Stevens Group Publication Introduces Next-Generation Microrobots for Targeted Therapy

Stevens Group Publication Introduces Next-Generation Microrobots for Targeted Therapy

A new collaborative study between Kavli Oxford's Stevens Group and the University of Michigan has led to the development of a next-generation class of soft microrobots—offering a major step forward in precision medicine and therapeutic delivery.

These tiny devices, called Permanent Magnetic Droplet-Derived Microrobots (PMDMs), combine high drug-loading capacity with adaptive magnetic motion control—making them ideal candidates for navigating complex environments in the human body. Using a droplet-based microfluidic approach, the microrobots are fabricated rapidly and cost-effectively, integrating a hydrogel phase for carrying medicine and a magnetic phase for remote-controlled movement.

Under dynamic magnetic fields, the PMDMs can self-assemble into flexible chains that crawl, swing, and climb over obstacles—mimicking locomotive behaviours that allow for smart navigation through realistic, tissue-like environments. They can also disassemble and reassemble on command, adapting their structure to suit different challenges.

The study published in Science Advances  [https://doi.org/10.1126/sciadv.adw3172],  was led by Professor Dame Molly Stevens — Professor at the Department of Physiology, Anatomy and Genetics, Co-Deputy Director of the Kavli Institute for Nanoscience Discovery, and head of the Stevens Group based at the Kavli Institute — in collaboration with Professor Sharon Glotzer’s team at the University of Michigan. It used both experimental and computational methods to guide microrobot design, predict behaviour, and test performance—including trials in 3D-printed human bone models. In these models, the PMDMs were shown to transport cargo, release drugs, and be safely retrieved.
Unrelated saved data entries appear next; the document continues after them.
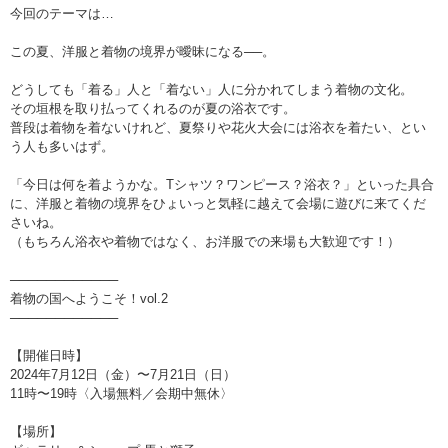
今回のテーマは…
この夏、洋服と着物の境界が曖昧になる──。
どうしても「着る」人と「着ない」人に分かれてしまう着物の文化。
その垣根を取り払ってくれるのが夏の浴衣です。
普段は着物を着ないけれど、夏祭りや花火大会には浴衣を着たい、とい
う人も多いはず。
「今日は何を着ようかな。Tシャツ？ワンピース？浴衣？」といった具合
に、洋服と着物の境界をひょいっと気軽に越えて会場に遊びに来てくだ
さいね。
（もちろん浴衣や着物ではなく、お洋服での来場も大歓迎です！）
────────────
着物の国へようこそ！vol.2
────────────
【開催日時】
2024年7月12日（金）〜7月21日（日）
11時〜19時〈入場無料／会期中無休〉
【場所】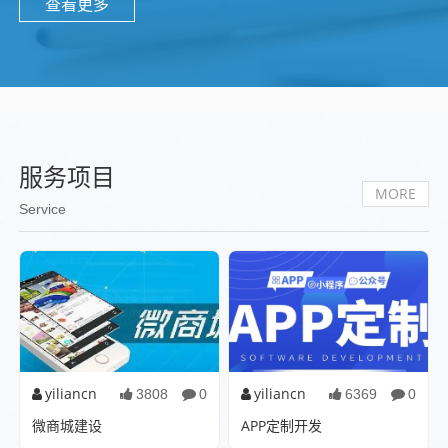
查看更多
服务项目
MORE
Service
yiliancn
yiliancn
3808
0
6369
0
微商城建设
APP定制开发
Mr Yuanxiong Cao (Stevens Group) said:
“By leveraging droplet-based microfluidics, we’ve significantly improved the fabrication efficiency of microrobots and reduced production costs. Combined with soft materials, permanent magnetization, and modular design, this platform enables microrobots that are both highly adaptable in motion and programmable in therapeutic function.”
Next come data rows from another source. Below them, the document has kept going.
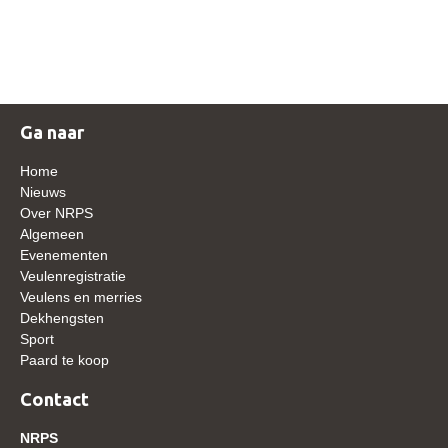
NRPS Keuringen
Hengstenkeuring
Regionale Keuringen
Nationale Keuring
Ga naar
Late Veulenkeuring
Home
ABOP
Nieuws
Over NRPS
Sport
Algemeen
Evenementen
Wereldkampioenschap Jonge Paarden
Veulenregistratie
Dutch Pony Championship
Veulens en merries
Dekhengsten
Evenementen
Sport
Paard te koop
Arabian Horse Events
Arabissimo
Contact
Veulenregistratie
NRPS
Dr Philipp Schönhöfer (Glotzer Lab, University of Michigan) added:
“Our PMDM microrobots bring together two key capabilities that were previously difficult to combine: high drug-loading capacity and precise motion control. By designing the particles with a hydrogel side for carrying medicine and a magnetic side for steering, we can load various drugs and medicines and simultaneously guide the microrobots exactly to where we need them; even through the most complex environments. With our computational platform, we have now also developed a playground to explore an even wider design space, which has already triggered ideas for more complex microrobot architectures inspired by the PMDM concept.”

Dr Ruoxiao Xie, formerly of the Stevens Group and now at the University of Liverpool, said:
“Our work represents a significant step forward in microrobotics for medicine. By combining magnetic reconfigurability with high cargo capacity and adaptive locomotion, we’ve developed microrobots that can navigate complex biological environments and deliver multiple therapeutic agents (e.g. cells, drugs, nanomedicines) with precision. These microrobots are not only fast and agile, but also programmable and retrievable—key features for safe and effective clinical use. We believe this platform will accelerate the translation of microrobotic systems from the lab to various real-world medical applications, such as targeted drug delivery for cartilage disease, bowel disease, cancer and more.”

Professor Dame Molly Stevens said:
“With this work, we’re moving closer towards very advanced therapeutic delivery. Our advanced fabrication techniques enable the creation of soft robotic systems with remarkable features and motion capabilities. Concepts of microrobotic drug delivery that once lived in science fiction are now being realized through new fabrication technologies. This represents an exciting glimpse into the future of 21st-century drug delivery.”

The microrobots’ modular design and programmable hydrogel properties also open possibilities for delivering multiple drugs at once or sequentially—paving the way for applications across conditions such as cancer, cartilage damage, and inflammatory diseases.

Since April 2021, Oxford University's KAVLI Institute for Nanoscience Discovery is proudly serving as a hub for research groups from seven different departments spanning both the medical and physical sciences, including Stevens Group from the Department of Physiology, Anatomy and Genetics.